SGA babies that are asymmetrical are almost always pathological, presumably due to uteroplacental insufficiency that portends late in gestation. In contrast, SGA babies that are symmetrical could be either pathological or constitutionally small. Mortality, in SGA babies compared with appropriate one, shows us a risk 5 times higher.
Babies delivered at early (preterm) gestations are at increased risk of mortality, regardless of SGA status. Some authors (6) emphasizes risk factors and AF level to enhance the diagnosis others emphasizes the use of ultrasound charts to enhance detection (16, 17).
We can summarize all the data explained in this work saying that the general approach to management of fetus with ultrasonographically suspected IUGR involves risk factor modification when possible and the initiation of antepartum fetal surveillance, ultrasonography, and delivery when the risk of continued in uterus development outweigh the benefits.

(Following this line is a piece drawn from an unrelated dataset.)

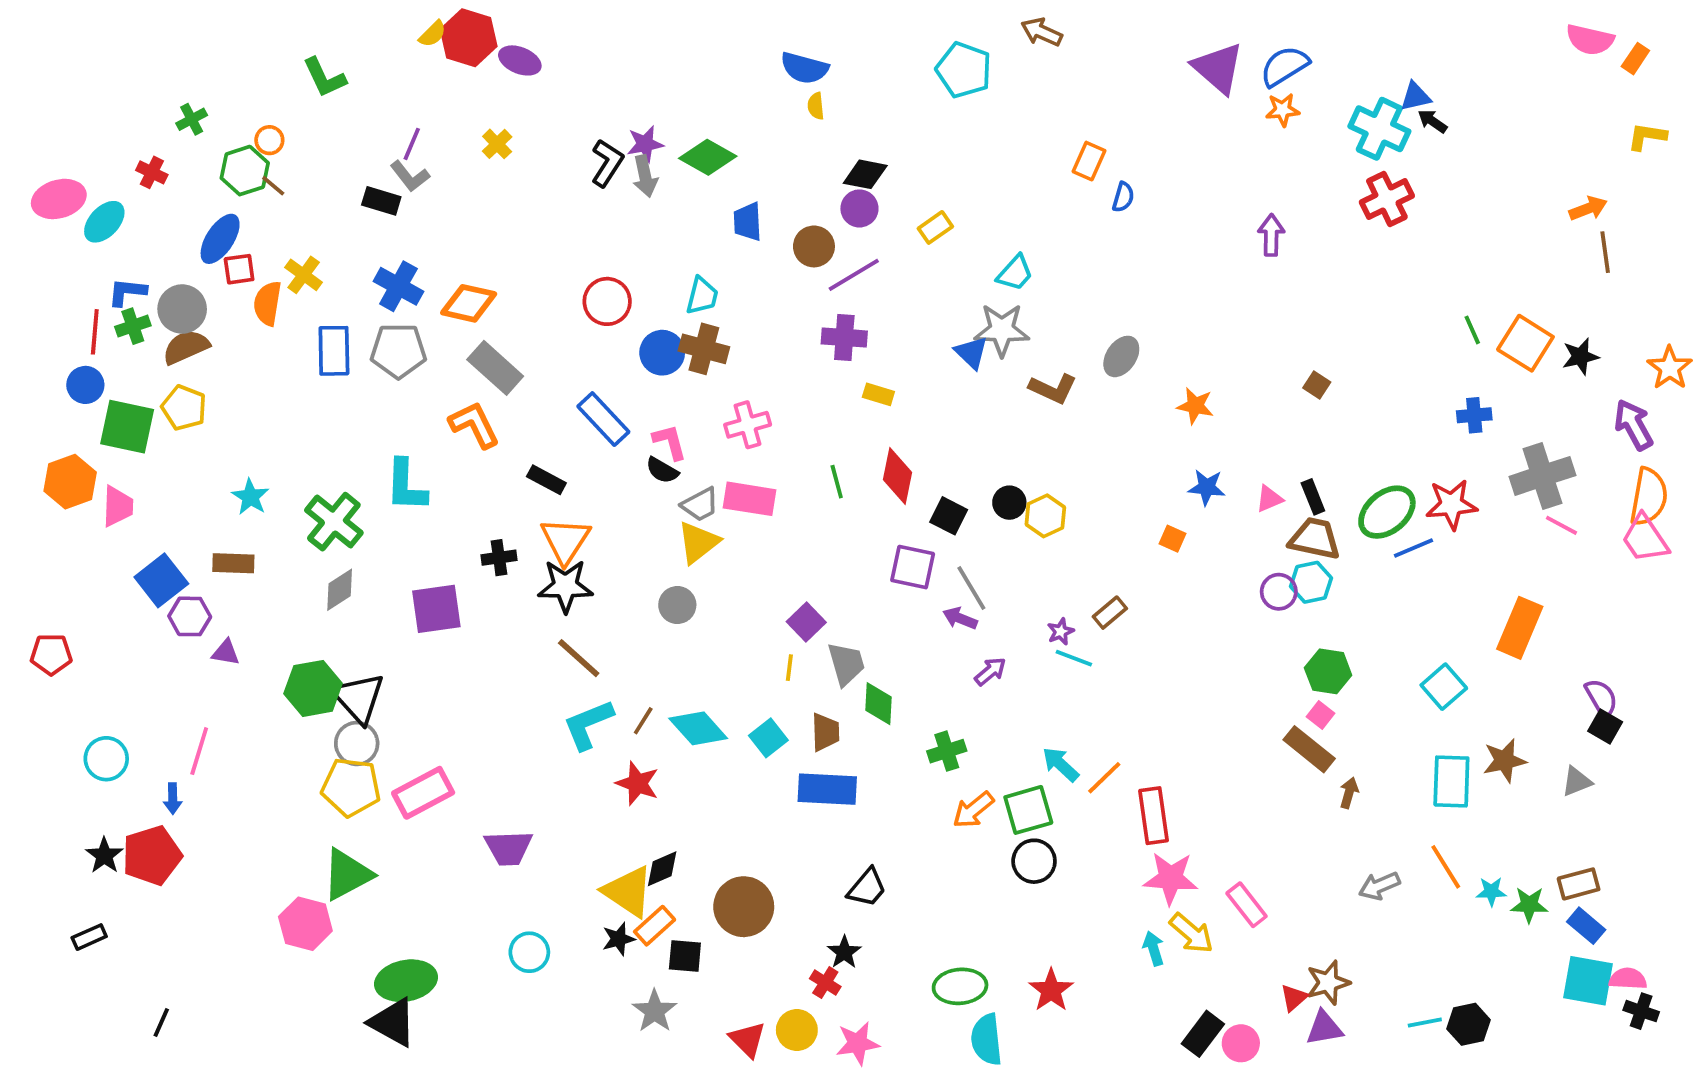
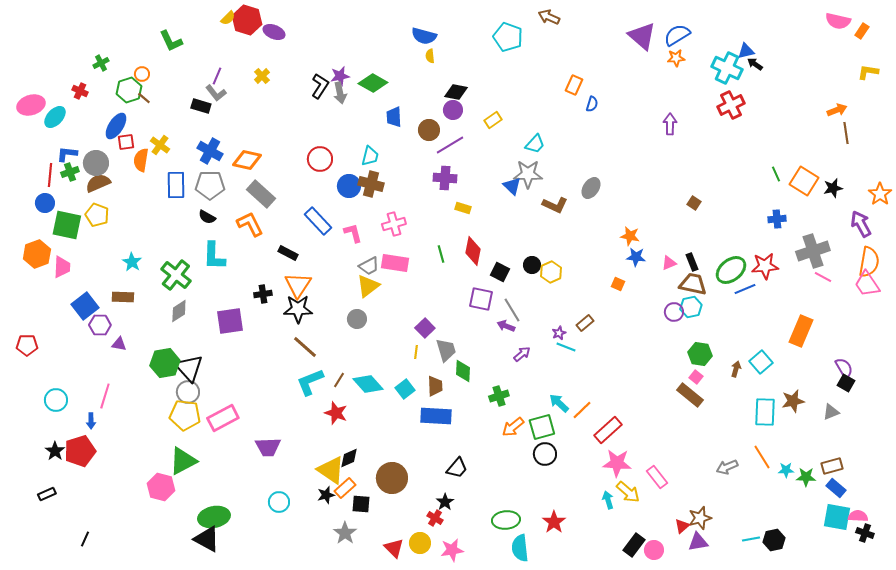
orange star: (1195, 406) -> (630, 236), moved
black semicircle: (662, 470) -> (207, 217), moved
brown arrow: (1349, 793) -> (736, 369), moved
red rectangle: (1154, 816) -> (608, 430), turned 56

The risks to the growth – impaired fetus are well documented. Currently, although the incidence of IUGR has not changed appreciably, the prognosis for SGA infants has improved dramatically. It must be emphasized, however, that perinatal morbidity and mortality will continue to occur despite optimal management of the fetus with suspected IUGR. In those fetuses managed expectantly, antepartum injury or death may occur because current methods of fetal surveillance are less than perfect in the prediction of fetal outcome.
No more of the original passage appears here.